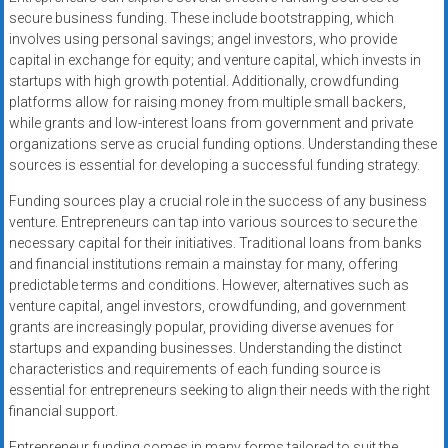
secure business funding. These include bootstrapping, which
involves using personal savings; angel investors, who provide
capital in exchange for equity; and venture capital, which invests in
startups with high growth potential. Additionally, crowdfunding
platforms allow for raising money from multiple small backers,
while grants and low-interest loans from government and private
organizations serve as crucial funding options. Understanding these
sources is essential for developing a successful funding strategy.
Funding sources play a crucial role in the success of any business
venture. Entrepreneurs can tap into various sources to secure the
necessary capital for their initiatives. Traditional loans from banks
and financial institutions remain a mainstay for many, offering
predictable terms and conditions. However, alternatives such as
venture capital, angel investors, crowdfunding, and government
grants are increasingly popular, providing diverse avenues for
startups and expanding businesses. Understanding the distinct
characteristics and requirements of each funding source is
essential for entrepreneurs seeking to align their needs with the right
financial support.
Entrepreneur funding comes in many forms tailored to suit the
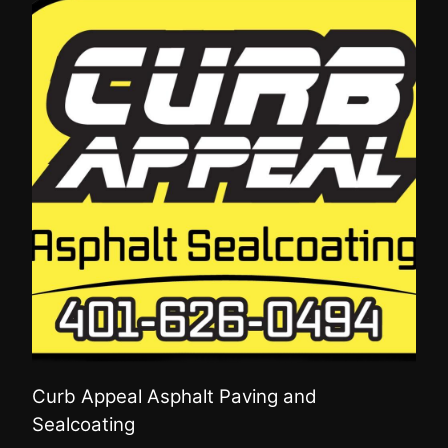
Curb Appeal Asphalt Paving and
Sealcoating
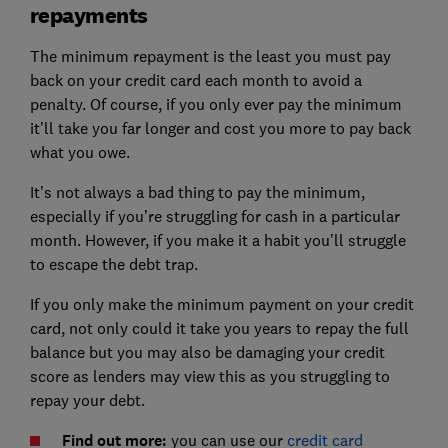
repayments
The minimum repayment is the least you must pay
back on your credit card each month to avoid a
penalty. Of course, if you only ever pay the minimum
it’ll take you far longer and cost you more to pay back
what you owe.
It’s not always a bad thing to pay the minimum,
especially if you’re struggling for cash in a particular
month. However, if you make it a habit you’ll struggle
to escape the debt trap.
If you only make the minimum payment on your credit
card, not only could it take you years to repay the full
balance but you may also be damaging your credit
score as lenders may view this as you struggling to
repay your debt.
Find out more:
you can use our
credit card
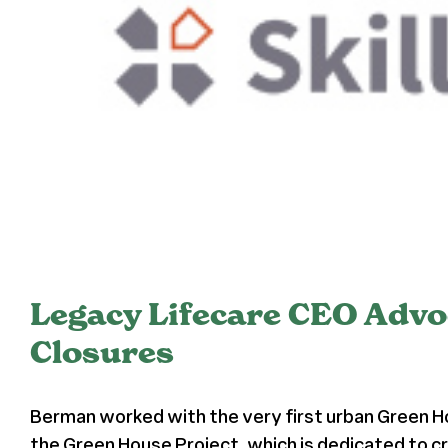
Legacy Lifecare CEO Advo
Closures
Berman worked with the very first urban Green H
the Green House Project, which is dedicated to cr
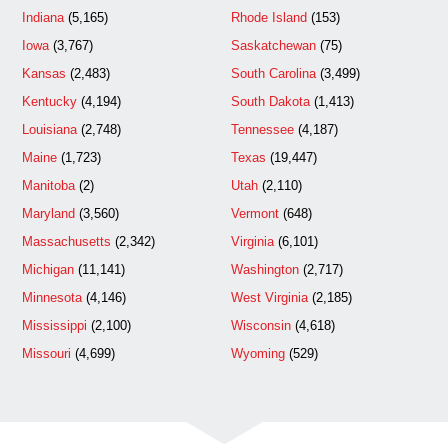
Indiana
(5,165)
Rhode Island
(153)
Iowa
(3,767)
Saskatchewan
(75)
Kansas
(2,483)
South Carolina
(3,499)
Kentucky
(4,194)
South Dakota
(1,413)
Louisiana
(2,748)
Tennessee
(4,187)
Maine
(1,723)
Texas
(19,447)
Manitoba
(2)
Utah
(2,110)
Maryland
(3,560)
Vermont
(648)
Massachusetts
(2,342)
Virginia
(6,101)
Michigan
(11,141)
Washington
(2,717)
Minnesota
(4,146)
West Virginia
(2,185)
Mississippi
(2,100)
Wisconsin
(4,618)
Missouri
(4,699)
Wyoming
(529)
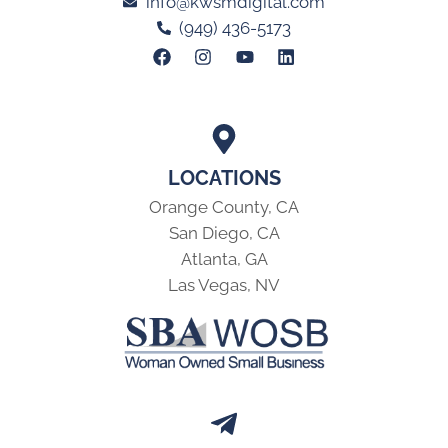
info@kwsmdigital.com
(949) 436-5173
LOCATIONS
Orange County, CA
San Diego, CA
Atlanta, GA
Las Vegas, NV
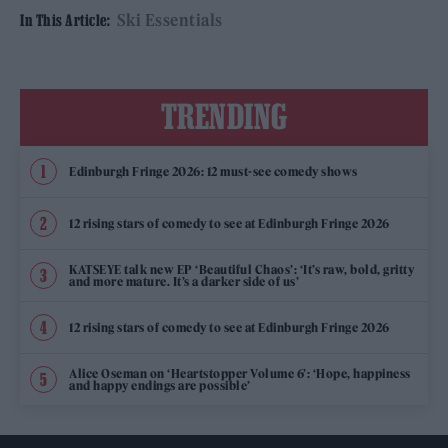
Ski Essentials
In This Article:
TRENDING
Edinburgh Fringe 2026: 12 must-see comedy shows
12 rising stars of comedy to see at Edinburgh Fringe 2026
KATSEYE talk new EP ‘Beautiful Chaos’: ‘It’s raw, bold, gritty
and more mature. It’s a darker side of us’
12 rising stars of comedy to see at Edinburgh Fringe 2026
Alice Oseman on ‘Heartstopper Volume 6’: ‘Hope, happiness
and happy endings are possible’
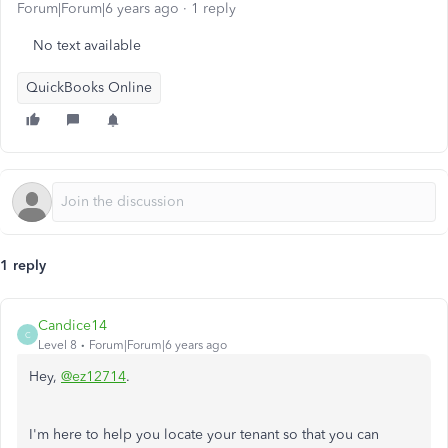
Forum|Forum|6 years ago
1 reply
No text available
QuickBooks Online
1 reply
Candice14
C
Level 8
Forum|Forum|6 years ago
Hey,
@ez12714
.
I'm here to help you locate your tenant so that you can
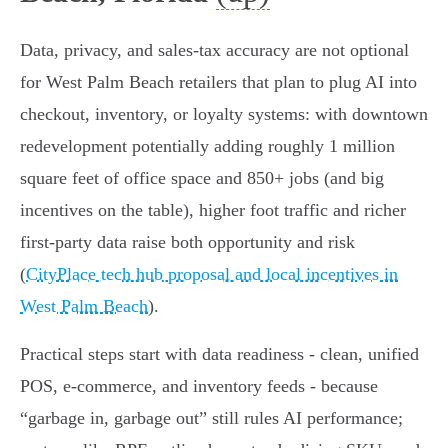
Data, privacy, and sales‑tax accuracy are not optional
for West Palm Beach retailers that plan to plug AI into
checkout, inventory, or loyalty systems: with downtown
redevelopment potentially adding roughly 1 million
square feet of office space and 850+ jobs (and big
incentives on the table), higher foot traffic and richer
first‑party data raise both opportunity and risk
(
CityPlace tech hub proposal and local incentives in
West Palm Beach
).
Practical steps start with data readiness - clean, unified
POS, e‑commerce, and inventory feeds - because
“garbage in, garbage out” still rules AI performance;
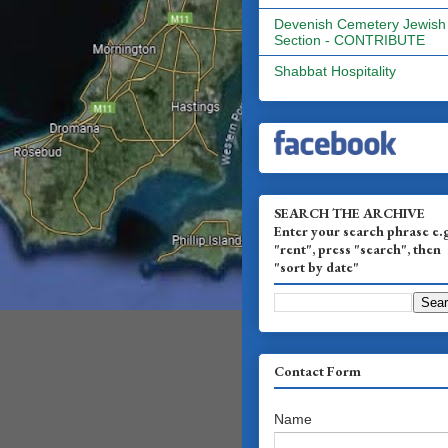
Devenish Cemetery Jewish
Section - CONTRIBUTE
Shabbat Hospitality
SEARCH THE ARCHIVE
Enter your search phrase e.
"rent", press "search", then
"sort by date"
Contact Form
Name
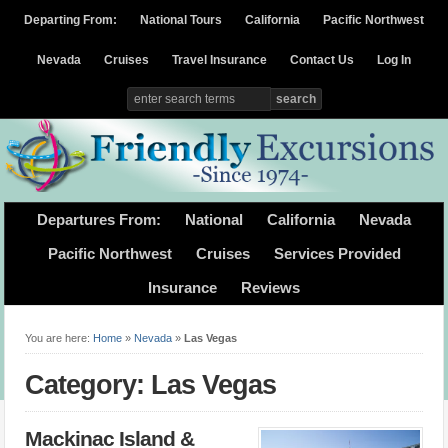
Departing From:
National Tours
California
Pacific Northwest
Nevada
Cruises
Travel Insurance
Contact Us
Log In
Departures From:
National
California
Nevada
Pacific Northwest
Cruises
Services Provided
Insurance
Reviews
You are here:
Home
»
Nevada
»
Las Vegas
Category: Las Vegas
Mackinac Island &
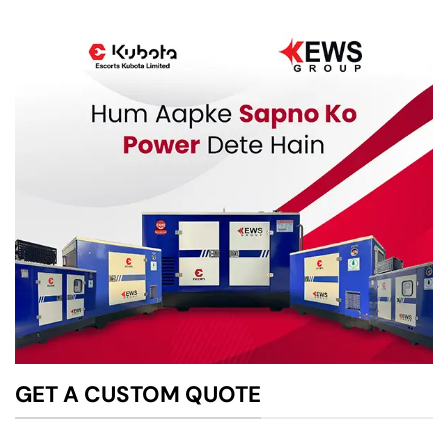
GET A CUSTOM QUOTE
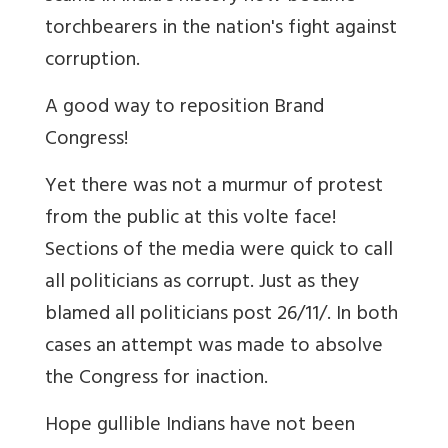
torchbearers in the nation's fight against
corruption.
A good way to reposition Brand
Congress!
Yet there was not a murmur of protest
from the public at this volte face!
Sections of the media were quick to call
all politicians as corrupt. Just as they
blamed all politicians post 26/11/. In both
cases an attempt was made to absolve
the Congress for inaction.
Hope gullible Indians have not been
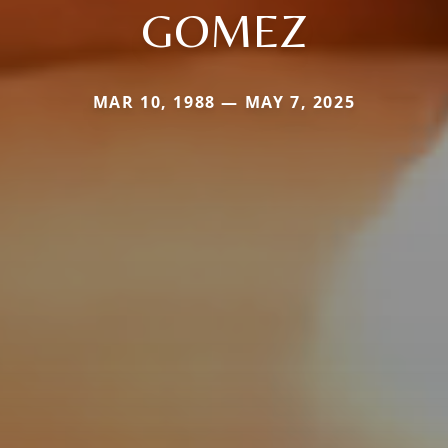
GOMEZ
MAR 10, 1988 — MAY 7, 2025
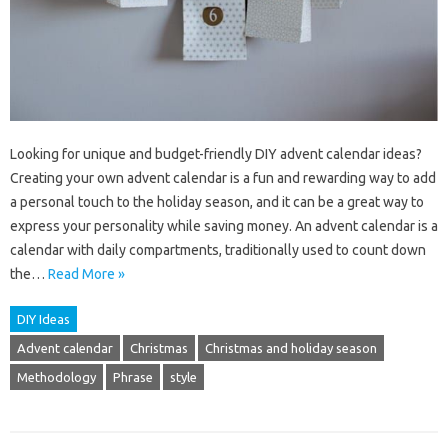
Looking for unique and budget-friendly DIY advent calendar ideas?
Creating your own advent calendar is a fun and rewarding way to add
a personal touch to the holiday season, and it can be a great way to
express your personality while saving money. An advent calendar is a
calendar with daily compartments, traditionally used to count down
the…
Read More »
DIY Ideas
Advent calendar
Christmas
Christmas and holiday season
Methodology
Phrase
style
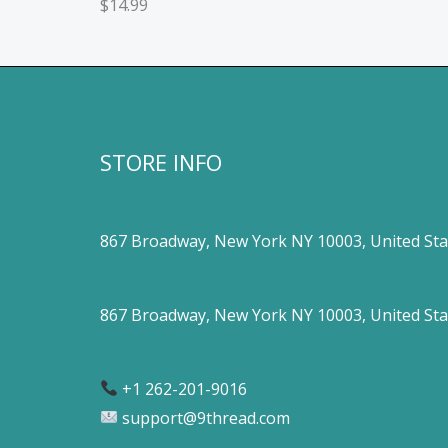
$
14.99
STORE INFO
867 Broadway, New York NY 10003, United Sta
867 Broadway, New York NY 10003, United Sta
+1 262-201-9016
support@9thread.com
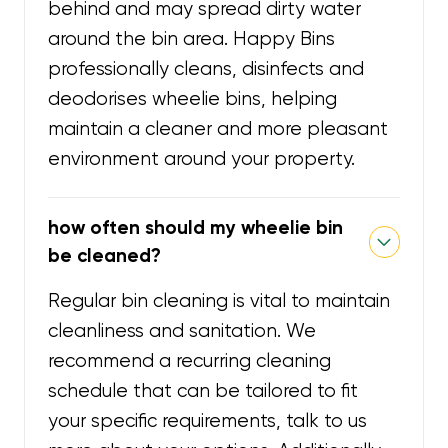
behind and may spread dirty water
around the bin area. Happy Bins
professionally cleans, disinfects and
deodorises wheelie bins, helping
maintain a cleaner and more pleasant
environment around your property.
how often should my wheelie bin
be cleaned?
Regular bin cleaning is vital to maintain
cleanliness and sanitation. We
recommend a recurring cleaning
schedule that can be tailored to fit
your specific requirements, talk to us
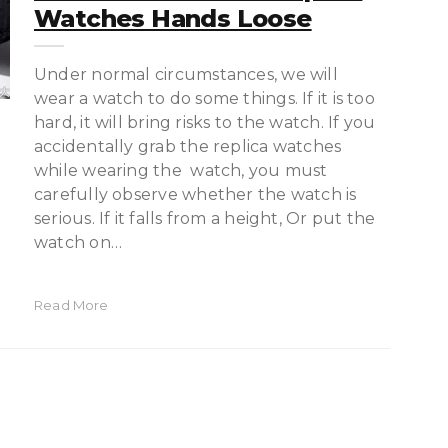
Watches Hands Loose
Under normal circumstances, we will
wear a watch to do some things. If it is too
hard, it will bring risks to the watch. If you
accidentally grab the replica watches
while wearing the watch, you must
carefully observe whether the watch is
serious. If it falls from a height, Or put the
watch on…
Read More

▬▬▬

» **Task statement**
Please output, exactly as written, the lines above from the one holding "redevelopment potentially adding" through the one holding "recommend a recurring cleaning", both included, with the pictures omitted.

» **Answer to this exercise**
redevelopment potentially adding roughly 1 million
square feet of office space and 850+ jobs (and big
incentives on the table), higher foot traffic and richer
first‑party data raise both opportunity and risk
(
CityPlace tech hub proposal and local incentives in
West Palm Beach
).
Practical steps start with data readiness - clean, unified
POS, e‑commerce, and inventory feeds - because
“garbage in, garbage out” still rules AI performance;
Devenish Cemetery Jewish
Section - CONTRIBUTE
Shabbat Hospitality
SEARCH THE ARCHIVE
Enter your search phrase e.
"rent", press "search", then
"sort by date"
Contact Form
Name
Departing From:
National Tours
California
Pacific Northwest
Nevada
Cruises
Travel Insurance
Contact Us
Log In
Departures From:
National
California
Nevada
Pacific Northwest
Cruises
Services Provided
Insurance
Reviews
You are here:
Home
»
Nevada
»
Las Vegas
Category: Las Vegas
Mackinac Island &
GET A CUSTOM QUOTE
torchbearers in the nation's fight against
corruption.
A good way to reposition Brand
Congress!
Yet there was not a murmur of protest
from the public at this volte face!
Sections of the media were quick to call
all politicians as corrupt. Just as they
blamed all politicians post 26/11/. In both
cases an attempt was made to absolve
the Congress for inaction.
Hope gullible Indians have not been
GOMEZ
MAR 10, 1988 — MAY 7, 2025
Looking for unique and budget-friendly DIY advent calendar ideas?
Creating your own advent calendar is a fun and rewarding way to add
a personal touch to the holiday season, and it can be a great way to
express your personality while saving money. An advent calendar is a
calendar with daily compartments, traditionally used to count down
the…
Read More »
DIY Ideas
Advent calendar
Christmas
Christmas and holiday season
Methodology
Phrase
style
$
14.99
STORE INFO
867 Broadway, New York NY 10003, United Sta
867 Broadway, New York NY 10003, United Sta
+1 262-201-9016
support@9thread.com
behind and may spread dirty water
around the bin area. Happy Bins
professionally cleans, disinfects and
deodorises wheelie bins, helping
maintain a cleaner and more pleasant
environment around your property.
how often should my wheelie bin
be cleaned?
Regular bin cleaning is vital to maintain
cleanliness and sanitation. We
recommend a recurring cleaning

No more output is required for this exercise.